**WORK ITEM**
Throughout the entries below, report every line where "nietjes" is found.
*** RECORDS SUPPLIED ***
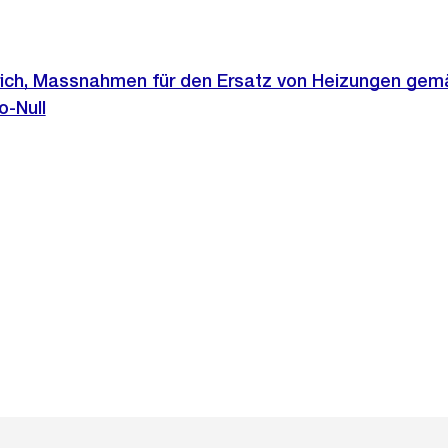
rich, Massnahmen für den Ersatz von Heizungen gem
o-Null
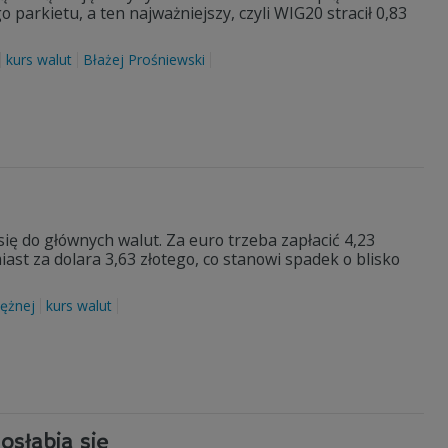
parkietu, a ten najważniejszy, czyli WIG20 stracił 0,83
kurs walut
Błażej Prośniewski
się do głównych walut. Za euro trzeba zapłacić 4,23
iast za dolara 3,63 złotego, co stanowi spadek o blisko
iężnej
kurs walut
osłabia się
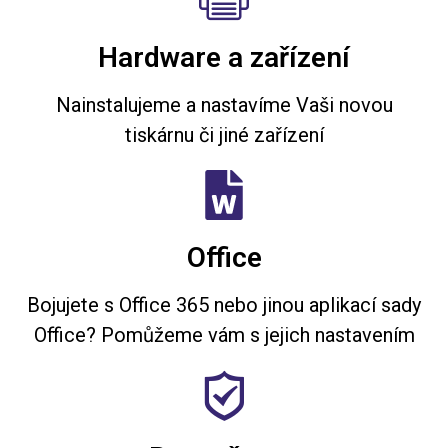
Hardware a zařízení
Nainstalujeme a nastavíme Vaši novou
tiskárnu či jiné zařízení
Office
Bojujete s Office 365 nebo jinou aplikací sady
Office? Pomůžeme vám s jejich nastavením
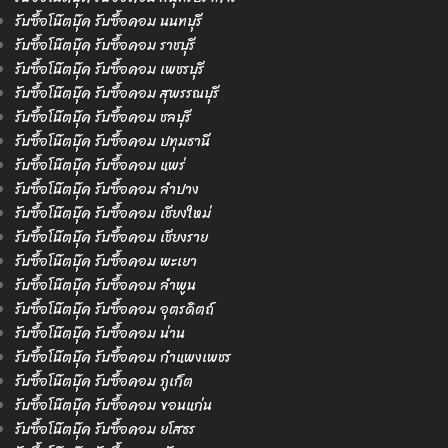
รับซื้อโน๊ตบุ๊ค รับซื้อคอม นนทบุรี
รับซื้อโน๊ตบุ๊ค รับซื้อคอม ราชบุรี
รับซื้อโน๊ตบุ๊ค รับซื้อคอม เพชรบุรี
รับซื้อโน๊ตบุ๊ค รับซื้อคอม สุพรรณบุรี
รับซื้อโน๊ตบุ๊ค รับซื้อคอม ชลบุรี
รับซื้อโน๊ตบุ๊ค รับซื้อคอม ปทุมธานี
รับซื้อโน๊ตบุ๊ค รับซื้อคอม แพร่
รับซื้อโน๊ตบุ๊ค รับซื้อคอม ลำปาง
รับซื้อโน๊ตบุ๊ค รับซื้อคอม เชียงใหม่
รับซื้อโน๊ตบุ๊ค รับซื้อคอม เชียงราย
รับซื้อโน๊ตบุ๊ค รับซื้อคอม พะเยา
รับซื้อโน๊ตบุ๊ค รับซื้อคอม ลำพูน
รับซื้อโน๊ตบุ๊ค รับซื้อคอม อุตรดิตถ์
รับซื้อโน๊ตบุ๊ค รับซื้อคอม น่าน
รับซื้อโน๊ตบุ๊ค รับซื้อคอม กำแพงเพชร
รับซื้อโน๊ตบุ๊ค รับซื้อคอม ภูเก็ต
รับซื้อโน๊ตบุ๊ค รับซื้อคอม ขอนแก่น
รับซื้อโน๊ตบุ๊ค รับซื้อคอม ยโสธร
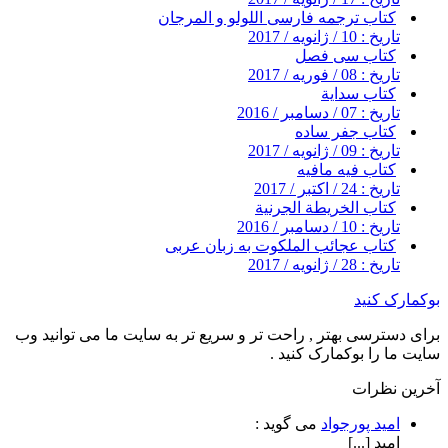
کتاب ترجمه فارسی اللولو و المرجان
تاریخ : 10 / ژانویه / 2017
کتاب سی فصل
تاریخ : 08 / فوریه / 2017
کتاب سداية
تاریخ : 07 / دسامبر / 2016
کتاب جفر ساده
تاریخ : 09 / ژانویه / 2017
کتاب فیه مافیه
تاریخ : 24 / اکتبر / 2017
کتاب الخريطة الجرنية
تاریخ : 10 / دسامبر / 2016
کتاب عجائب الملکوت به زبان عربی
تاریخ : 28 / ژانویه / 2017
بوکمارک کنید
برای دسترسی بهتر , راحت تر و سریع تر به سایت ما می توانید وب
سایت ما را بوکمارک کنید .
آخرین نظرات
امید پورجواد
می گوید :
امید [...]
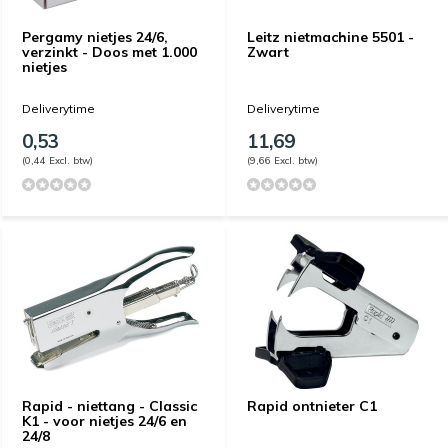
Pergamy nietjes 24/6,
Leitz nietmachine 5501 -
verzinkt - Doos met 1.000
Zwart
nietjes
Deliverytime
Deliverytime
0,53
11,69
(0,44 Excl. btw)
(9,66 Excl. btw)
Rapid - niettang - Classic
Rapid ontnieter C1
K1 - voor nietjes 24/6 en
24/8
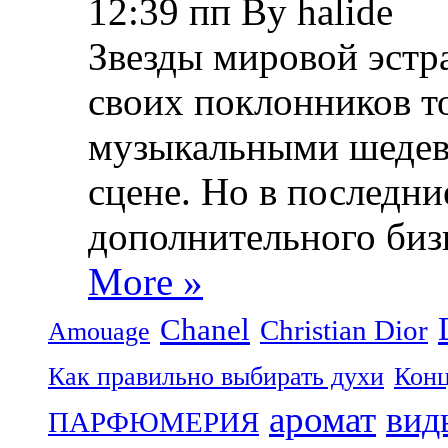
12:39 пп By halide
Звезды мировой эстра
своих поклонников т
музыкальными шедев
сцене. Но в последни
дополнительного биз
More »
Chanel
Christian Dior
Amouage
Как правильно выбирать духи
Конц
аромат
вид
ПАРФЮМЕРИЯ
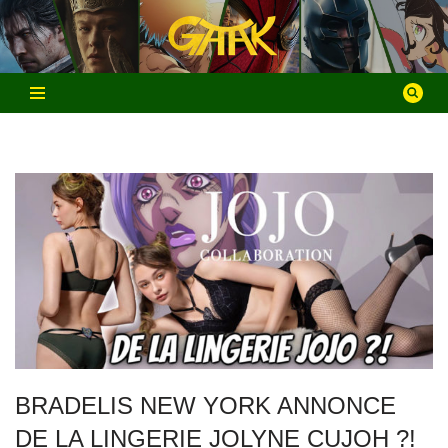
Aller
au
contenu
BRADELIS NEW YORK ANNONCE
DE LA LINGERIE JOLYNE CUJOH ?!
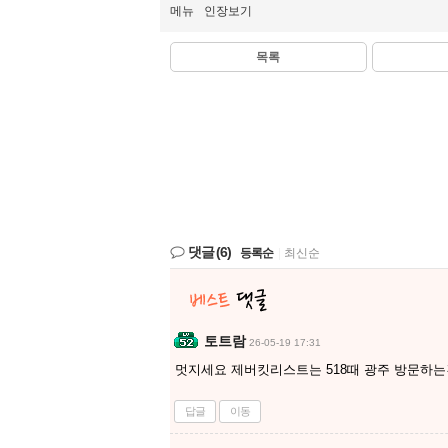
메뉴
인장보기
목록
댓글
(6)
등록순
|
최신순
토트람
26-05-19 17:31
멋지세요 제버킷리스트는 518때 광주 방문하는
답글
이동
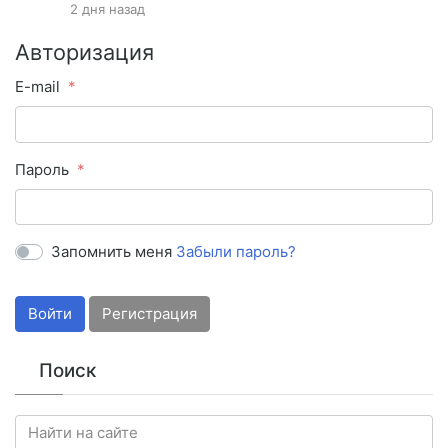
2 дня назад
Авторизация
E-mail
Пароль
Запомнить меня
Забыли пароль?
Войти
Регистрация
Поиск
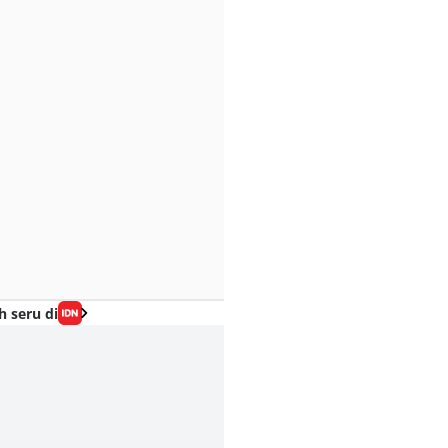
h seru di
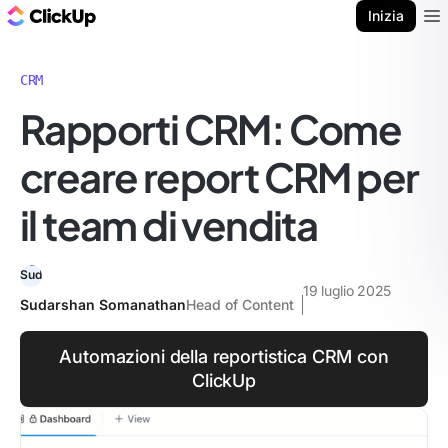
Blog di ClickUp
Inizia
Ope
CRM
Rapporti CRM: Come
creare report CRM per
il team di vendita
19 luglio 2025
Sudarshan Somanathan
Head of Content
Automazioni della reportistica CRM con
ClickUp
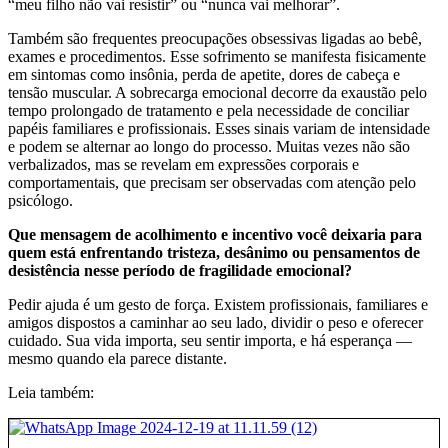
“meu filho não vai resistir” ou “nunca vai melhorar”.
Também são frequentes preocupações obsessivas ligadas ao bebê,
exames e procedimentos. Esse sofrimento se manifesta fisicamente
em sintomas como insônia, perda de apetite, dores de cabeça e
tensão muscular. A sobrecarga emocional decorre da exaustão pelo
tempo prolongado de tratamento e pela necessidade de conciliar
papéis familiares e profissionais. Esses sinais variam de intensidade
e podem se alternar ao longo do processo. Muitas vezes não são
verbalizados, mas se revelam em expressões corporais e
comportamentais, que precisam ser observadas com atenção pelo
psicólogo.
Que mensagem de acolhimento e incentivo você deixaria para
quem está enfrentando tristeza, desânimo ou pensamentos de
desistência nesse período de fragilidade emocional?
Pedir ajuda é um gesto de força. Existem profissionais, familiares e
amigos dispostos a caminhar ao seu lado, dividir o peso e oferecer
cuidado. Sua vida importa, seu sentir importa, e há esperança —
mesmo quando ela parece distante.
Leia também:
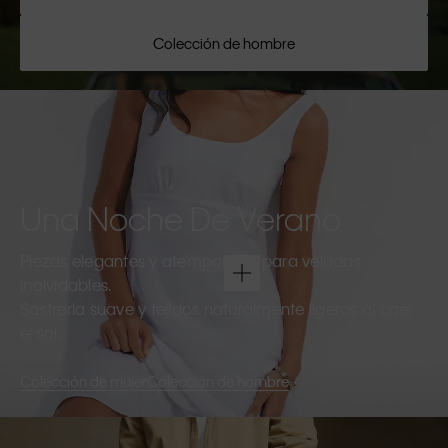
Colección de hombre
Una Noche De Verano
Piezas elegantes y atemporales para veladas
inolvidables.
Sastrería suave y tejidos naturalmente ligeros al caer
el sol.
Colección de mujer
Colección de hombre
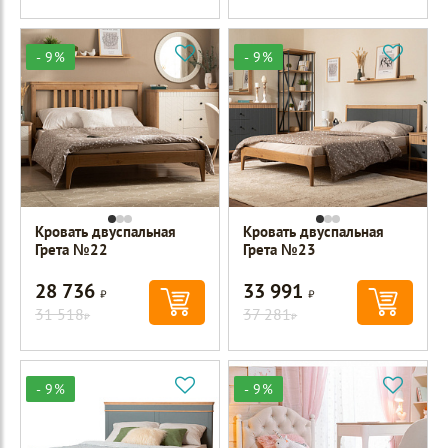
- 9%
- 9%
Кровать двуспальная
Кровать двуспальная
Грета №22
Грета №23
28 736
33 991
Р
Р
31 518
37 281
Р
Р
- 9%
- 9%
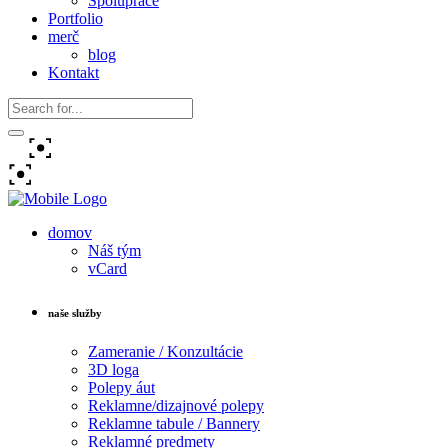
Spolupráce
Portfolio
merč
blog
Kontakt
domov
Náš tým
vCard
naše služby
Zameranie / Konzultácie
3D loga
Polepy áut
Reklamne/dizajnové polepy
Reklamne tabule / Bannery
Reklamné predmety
***
**TASK RESPONSE**
Pergamy nietjes 24/6,
nietjes
K1 - voor nietjes 24/6 en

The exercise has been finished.